What happens to Arizona businesses if good COVID-19 metrics go bad?
Aug 21, 2020, 1:45 PM | Updated: 2:10 pm
(Photo by Ian Forsyth/Getty Images)
PHOENIX – When Arizona debuted its COVID-19 business benchmarks earlier this month, La Paz County’s metrics were in the range that triggers reopenings.
In the first update of the Arizona Department of Health Services’ benchmark data, La Paz fell out of the required moderate spread range.
The state’s detailed reopening plan for how and when businesses forced to close June 29 under Gov. Doug Ducey’s executive order — indoor gyms, bars/nightclubs, indoor theaters, water parks and tubing operators — didn’t address such back-and-forth situations.
But Dr. Cara Christ, Arizona’s health director, said Friday that the state wouldn’t immediately force business to close again in yo-yo counties.
“So what we’re looking at is we want to see a sustained response,” she told KTAR News 92.3 FM’s The Mike Broomhead Show.
“So if a county goes … back into substantial for one week, we are not going to ask people to shut down.”
But reclosing businesses remains an option if the metrics don’t improve.
“If it goes on two or three weeks, we may ask them to implement the measures that were in place during the substantial spread, and then that way that will allow us to continue to have an impact on containing COVID-19,” Christ said.
So even though La Paz is no longer technically in the moderate range according to the benchmarks, business subject to the Ducey’s closure order there can remain open.
Four of the state’s 15 counties were in the officially in the moderate range per the latest data: Yavapai, Cochise, Greenlee and Coconino.
The state updates its COVID-19 business dashboard, which debuted Aug. 10 and shows where each county stands in terms of community spread level based on three metrics, every Thursday.
Impacted businesses can start reopening – under capacity restrictions and while following other health requirements that vary by industry — in counties in the moderate community spread range or better in all three benchmarks for at least the most recent two weeks of data.
The moderate range is defined as 10-100 cases of COVID-19 per 100,000 residents, a PCR test positive percentage rate of 5-10% and a rate of hospital visits for COVID-like illness of 5-10%.
Further reopening will be permitted when spread improves to the minimal level for at least two weeks, defined as fewer than 10 cases per 100,000 residents, a positive test rate below 5% and a hospital COVID-like illness rate below 5%.
Two of those benchmarks, cases and COVID-like illness rate, account for population differences among counties.
But in a sparsely populated La Paz County, which has around 21,000 residents, just a few positives can cause large swings in the positivity rate because so little testing is done.
In the three most recent weeks of data included in the business benchmark dashboard, La Paz went from 5.7% to 10.9% (above the moderate threshold) to 3.8%.

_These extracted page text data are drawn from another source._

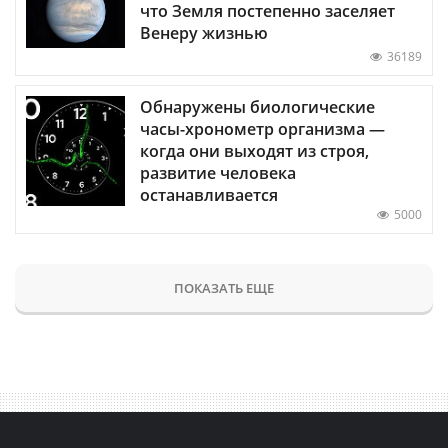
что Земля постепенно заселяет
Венеру жизнью
36189
Обнаружены биологические
часы-хронометр организма —
когда они выходят из строя,
развитие человека
останавливается
5000
ПОКАЗАТЬ ЕЩЕ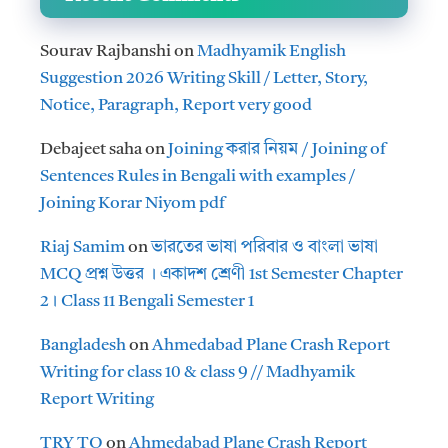
Sourav Rajbanshi
on
Madhyamik English
Suggestion 2026 Writing Skill / Letter, Story,
Notice, Paragraph, Report very good
Debajeet saha
on
Joining করার নিয়ম / Joining of
Sentences Rules in Bengali with examples /
Joining Korar Niyom pdf
Riaj Samim
on
ভারতের ভাষা পরিবার ও বাংলা ভাষা
MCQ প্রশ্ন উত্তর । একাদশ শ্রেণী 1st Semester Chapter
2। Class 11 Bengali Semester 1
Bangladesh
on
Ahmedabad Plane Crash Report
Writing for class 10 & class 9 // Madhyamik
Report Writing
TRY TO
on
Ahmedabad Plane Crash Report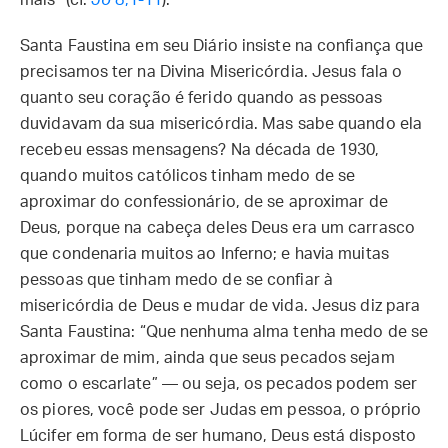
mais” (cf.
Jo
8,1-11
).
Santa Faustina em seu Diário insiste na confiança que
precisamos ter na Divina Misericórdia. Jesus fala o
quanto seu coração é ferido quando as pessoas
duvidavam da sua misericórdia. Mas sabe quando ela
recebeu essas mensagens? Na década de 1930,
quando muitos católicos tinham medo de se
aproximar do confessionário, de se aproximar de
Deus, porque na cabeça deles Deus era um carrasco
que condenaria muitos ao Inferno; e havia muitas
pessoas que tinham medo de se confiar à
misericórdia de Deus e mudar de vida. Jesus diz para
Santa Faustina: “Que nenhuma alma tenha medo de se
aproximar de mim, ainda que seus pecados sejam
como o escarlate” — ou seja, os pecados podem ser
os piores, você pode ser Judas em pessoa, o próprio
Lúcifer em forma de ser humano, Deus está disposto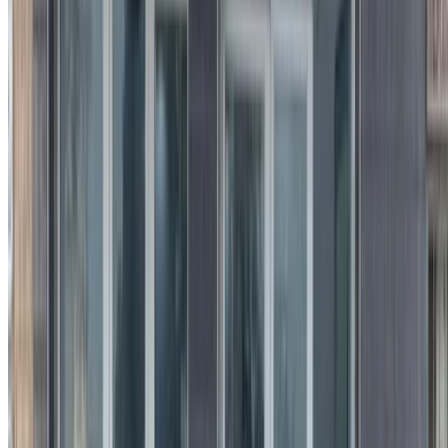
×
كلمة المرور لمرة واحدة غير صحيحة
انشئ حسابًا واحصل على عرض أفضل.
Log In. Take the Wheel.
استمر
Or
لا يوجد لديك حساب؟
الاشتراك
يوجد حساب بالفعل?
تسجيل الدخول
منصتك الشاملة لاستكشاف أفضل عروض تأجير السيارات
والسيارات المستعملة في جميع أنحاء المغرب. من الخيارات
الاقتصادية إلى السيارات الفاخرة، ابحث عن السيارة المثالية
لرحلتك. يساعدك OneClickDrive في العثور على مكاتب محلية
موثوقة، لضمان تجربة قيادة سلسة وخالية من المتاعب.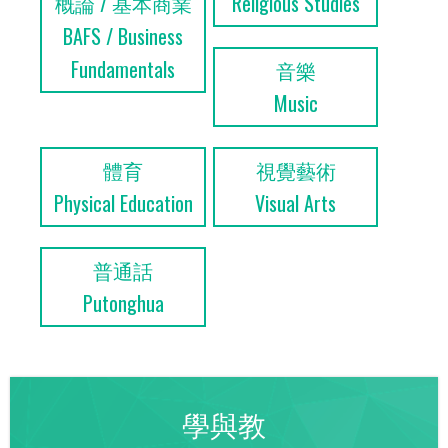
概論 / 基本商業
Religious Studies
BAFS / Business
Fundamentals
音樂
Music
體育
視覺藝術
Physical Education
Visual Arts
普通話
Putonghua
學與教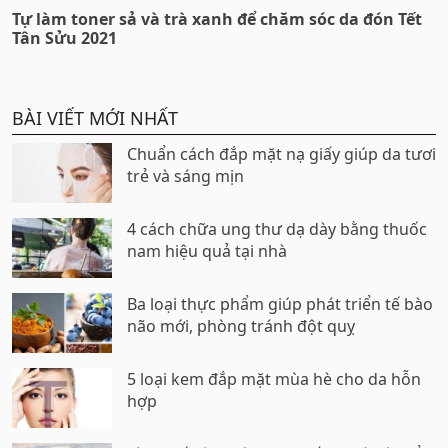
Tự làm toner sả và trà xanh để chăm sóc da đón Tết
Tân Sửu 2021
BÀI VIẾT MỚI NHẤT
Chuẩn cách đắp mặt nạ giấy giúp da tươi
trẻ và sáng mịn
4 cách chữa ung thư dạ dày bằng thuốc
nam hiệu quả tại nhà
Ba loại thực phẩm giúp phát triển tế bào
não mới, phòng tránh đột quỵ
5 loại kem đắp mặt mùa hè cho da hỗn
hợp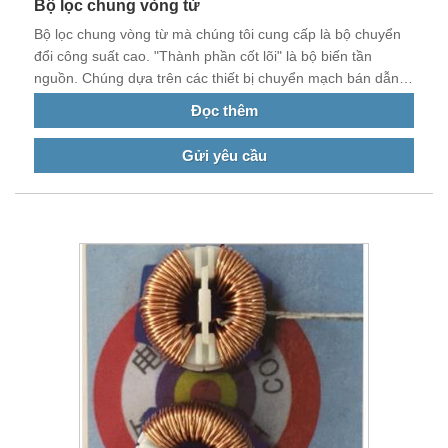
Bộ lọc chung vòng từ
Bộ lọc chung vòng từ mà chúng tôi cung cấp là bộ chuyển
đổi công suất cao. "Thành phần cốt lõi" là bộ biến tần
nguồn. Chúng dựa trên các thiết bị chuyển mạch bán dẫn,
thường là IGBT. IGBT công suất thấp hiện đại có tốc độ cao
Đọc thêm
và có thể hoạt động đáng tin cậy ở chế độ chuyển mạch
cứng.
Gửi yêu cầu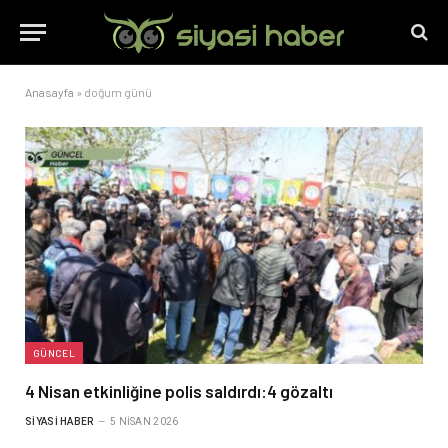
Anasayfa
»
doğum günü
GÜNCEL
4 Nisan etkinliğine polis saldırdı:4 gözaltı
SIYASI HABER
5 NISAN 2026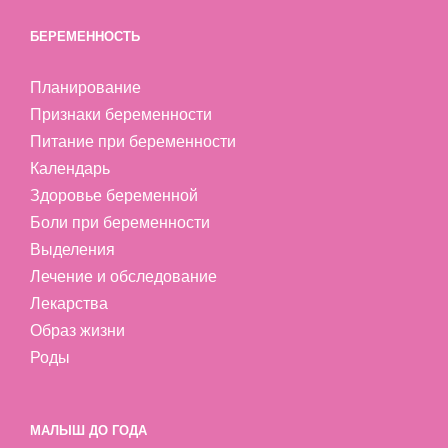
БЕРЕМЕННОСТЬ
Планирование
Признаки беременности
Питание при беременности
Календарь
Здоровье беременной
Боли при беременности
Выделения
Лечение и обследование
Лекарства
Образ жизни
Роды
МАЛЫШ ДО ГОДА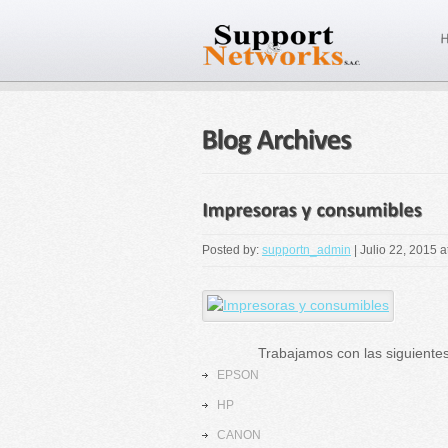
Posted by:
supportn_admin
|
Julio 22, 2015 a
Trabajamos con las siguientes 
EPSON
HP
CANON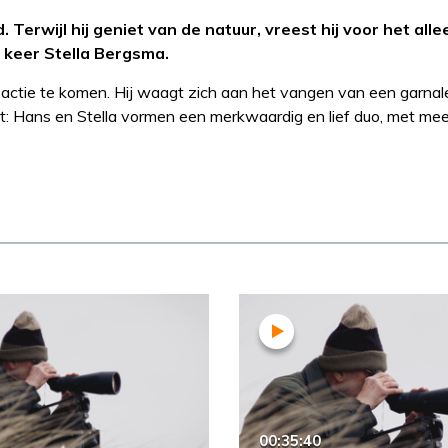
rwijl hij geniet van de natuur, vreest hij voor het allee
e keer Stella Bergsma.
 in actie te komen. Hij waagt zich aan het vangen van een garna
ijkt: Hans en Stella vormen een merkwaardig en lief duo, met m
00:35:40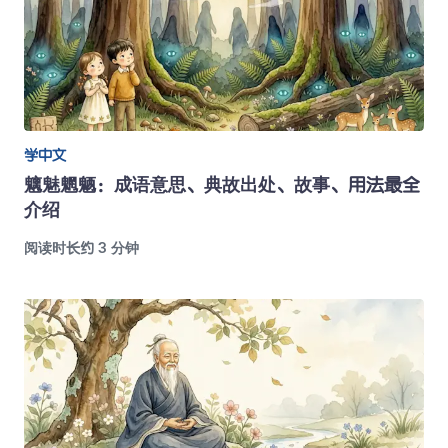
学中文
魑魅魍魉：成语意思、典故出处、故事、用法最全
介绍
阅读时长约 3 分钟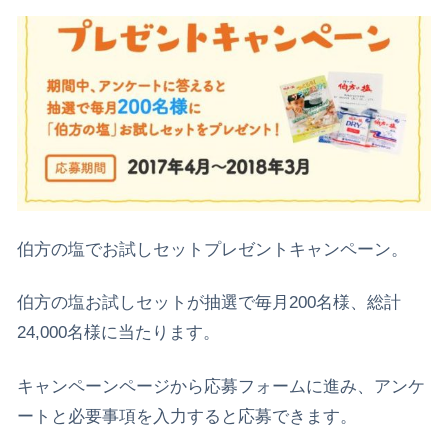
伯方の塩でお試しセットプレゼントキャンペーン。
伯方の塩お試しセットが抽選で毎月200名様、総計
24,000名様に当たります。
キャンペーンページから応募フォームに進み、アンケ
ートと必要事項を入力すると応募できます。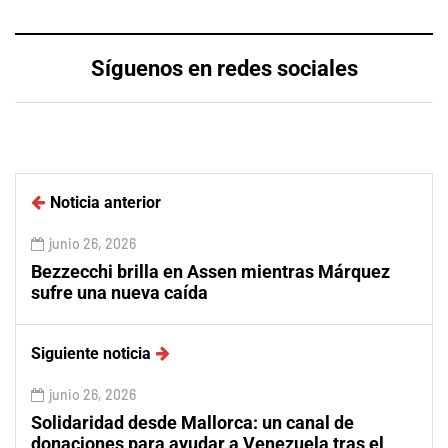
Síguenos en redes sociales
Noticia anterior
junio 26, 2026
Bezzecchi brilla en Assen mientras Márquez
sufre una nueva caída
Siguiente noticia
junio 26, 2026
Solidaridad desde Mallorca: un canal de
donaciones para ayudar a Venezuela tras el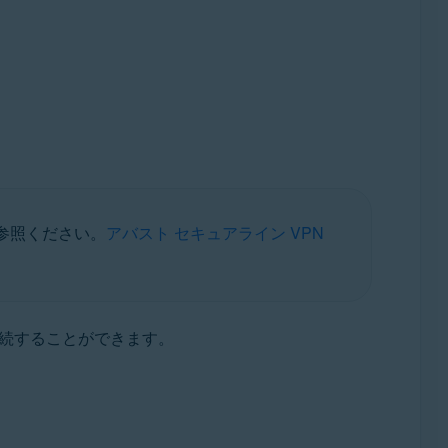
参照ください。
アバスト セキュアライン VPN
接続することができます。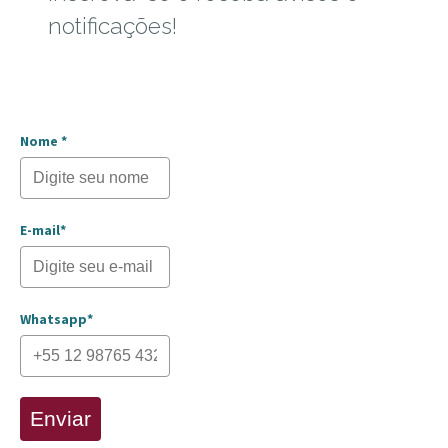
notificações!
Nome *
E-mail*
Whatsapp*
Enviar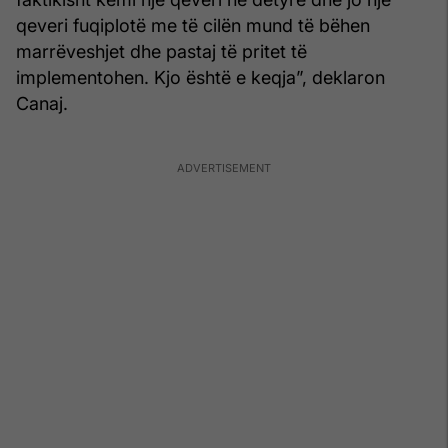
qeveri fuqiplotë me të cilën mund të bëhen
marrëveshjet dhe pastaj të pritet të
implementohen. Kjo është e keqja”, deklaron
Canaj.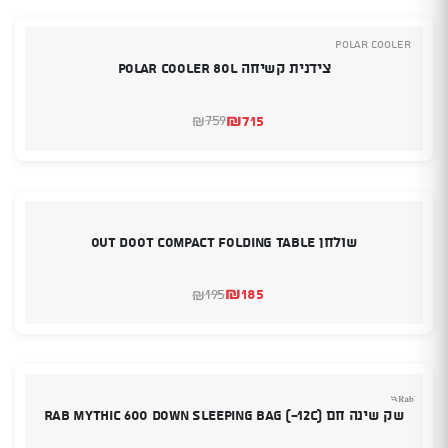
₪675.
₪635.
POLAR COOLER
צידנית קשיחה Polar Cooler 80L
₪
715
759
₪
המחיר
המחיר
הנוכחי
המקורי
היה:
הוא:
₪759.
₪715.
שולחן OUT DOOT Compact folding table
₪
185
195
₪
המחיר
המחיר
הנוכחי
המקורי
היה:
הוא:
₪185.
₪195.
שק שינה חם RAB Mythic 600 Down Sleeping Bag (-12C)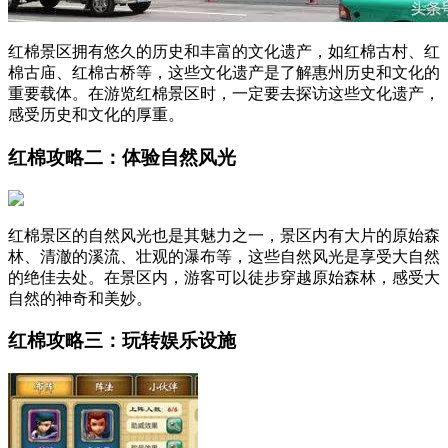
红棉景区拥有悠久的历史和丰富的文化遗产，如红棉古村、红
棉古庙、红棉古桥等，这些文化遗产是了解惠州历史和文化的
重要载体。在游览红棉景区时，一定要去探访这些文化遗产，
感受历史和文化的厚重。
红棉攻略二：体验自然风光
红棉景区的自然风光也是其魅力之一，景区内有大片的原始森
林、清澈的溪流、壮观的瀑布等，这些自然风光是享受大自然
的绝佳去处。在景区内，游客可以徒步穿越原始森林，感受大
自然的神奇和美妙。
红棉攻略三：玩转娱乐设施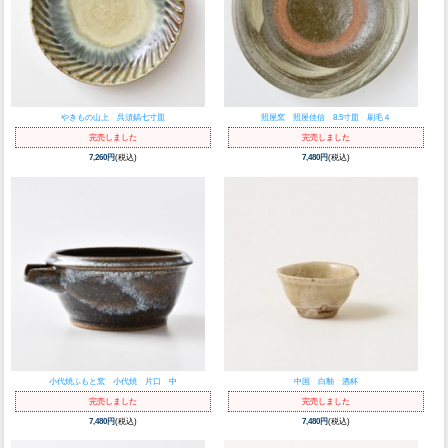
やきもの山上 呉須鎬七寸皿
照屋窯 照屋佳信 8.5寸皿 刷毛４
完売しました
完売しました
7,260円
(税込)
7,480円
(税込)
小代焼ふもと窯 小代焼 片口 中
中国 白釉 酒杯
完売しました
完売しました
7,480円
(税込)
7,480円
(税込)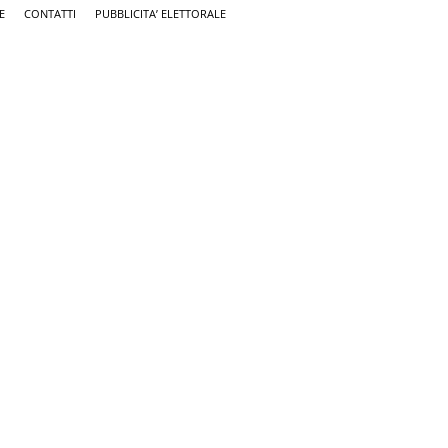
E
CONTATTI
PUBBLICITA’ ELETTORALE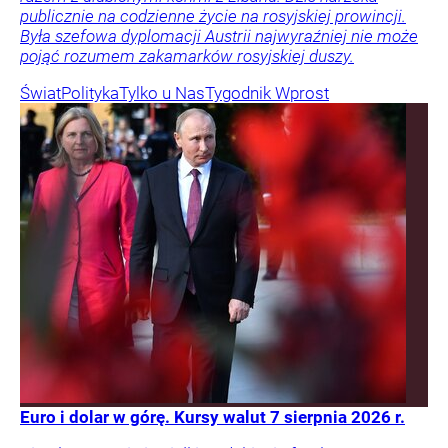
publicznie na codzienne życie na rosyjskiej prowincji.
Była szefowa dyplomacji Austrii najwyraźniej nie może
pojąć rozumem zakamarków rosyjskiej duszy.
Świat
Polityka
Tylko u Nas
Tygodnik Wprost
Euro i dolar w górę. Kursy walut 7 sierpnia 2026 r.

The 5.7% figure was based off just 123 tests reported for the week starting July 19, according to the state’s in-depth COVID-19 dashboard, which gets updated daily and is the basis of the weekly business dashboard.
The next week, when La Paz went out of the moderate range, only 54 tests were reported, with six positives. The following week saw 53 tests and two positives.
Christ said the state would investigate when county benchmarks go from moderate or minimal into the substantial range.
“We’re going to work with that local public health department to identify what may be going on in that community, potentially get additional testing in there,” she said.
It might not matter in La Paz, which as of Friday had zero positive results from the 36 tests recorded for the week starting Aug. 9.